▶ [WHAT IS REQUIRED] Word for word, copy all the data and drop the pictures.

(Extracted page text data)
+ + + + + + +

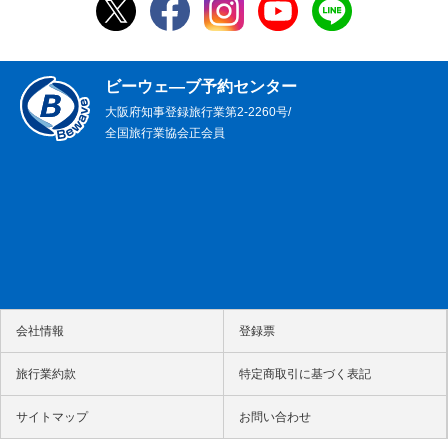
ビーウェ―ブ予約センター
大阪府知事登録旅行業第2-2260号/
全国旅行業協会正会員
会社情報
登録票
旅行業約款
特定商取引に基づく表記
サイトマップ
お問い合わせ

+ + + + + + +

▶ [ANSWER BOX]
ビーウェ―ブ予約センター
大阪府知事登録旅行業第2-2260号/
全国旅行業協会正会員
会社情報
登録票
旅行業約款
特定商取引に基づく表記
サイトマップ
お問い合わせ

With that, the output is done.